Work instructions:
Please return the full listing exactly as written, with the images removed.

Supplied data:
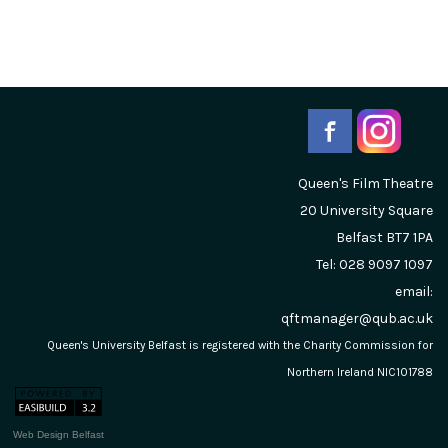
Queen's Film Theatre
20 University Square
Belfast
BT7 1PA
Tel: 028 9097 1097
email:
qftmanager@qub.ac.uk
Queen's University Belfast is registered with the Charity Commission for
Northern Ireland NIC101788
Web Design Belfast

Output of the task:
Queen's Film Theatre
20 University Square
Belfast
BT7 1PA
Tel: 028 9097 1097
email:
qftmanager@qub.ac.uk
Queen's University Belfast is registered with the Charity Commission for
Northern Ireland NIC101788
Web Design Belfast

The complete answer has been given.